Penelope Curtis gives a discursive review of Art on Display 1949–1969, an exhibition project she curated in 2019 at the Gulbenkian Museum in Lisbon celebrating the work of Franco Albini and other key displays from the post war period including Carlo Scarpa, Aldo van Eyck, Alison & Peter Smithson and Lina Bo Bardi.
Art on Display recreated some of the period’s classic solutions to the display of art, contrasting the stasis and fixity of 1950s’ design with some of the more playful and immersive designs, by Aldo van Eyck and the Smithsons, which had already emerged by the time the Museum opened. This exhibition allowed the viewer to experience these different ways of looking at and being with art. It was accompanied by archival photographs and drawings, revealing display solutions conceived for the Museum.

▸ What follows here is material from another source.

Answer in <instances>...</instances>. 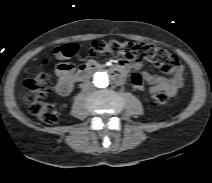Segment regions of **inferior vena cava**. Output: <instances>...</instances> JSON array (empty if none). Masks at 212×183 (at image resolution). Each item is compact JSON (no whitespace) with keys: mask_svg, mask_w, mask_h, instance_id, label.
Segmentation results:
<instances>
[{"mask_svg":"<svg viewBox=\"0 0 212 183\" xmlns=\"http://www.w3.org/2000/svg\"><path fill=\"white\" fill-rule=\"evenodd\" d=\"M82 87L85 92H91L95 89V87L93 86L91 82L84 83Z\"/></svg>","mask_w":212,"mask_h":183,"instance_id":"602c4592","label":"inferior vena cava"}]
</instances>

Penelope Curtis has recently published The Pliable Plane (Mack, 2020), a review of the interaction between sculpture and architecture on the wall surface. This was a result of a professorship at the National Gallery of Art in Washington. She has published widely on modern and contemporary sculpture, with titles published by Oxford University Press (1999), the Getty (2008) and Yale University Press (2017). She has worked as a curator of many exhibitions and directed the Henry Moore Institute, Tate Britain and the Gulbenkian Museum.
This talk is part of the exhibition and research project Strukturen des Zeigens / Politics of Display by Klasse Nicole Wermers and is open to all members of the Academy. The talk will be held in English.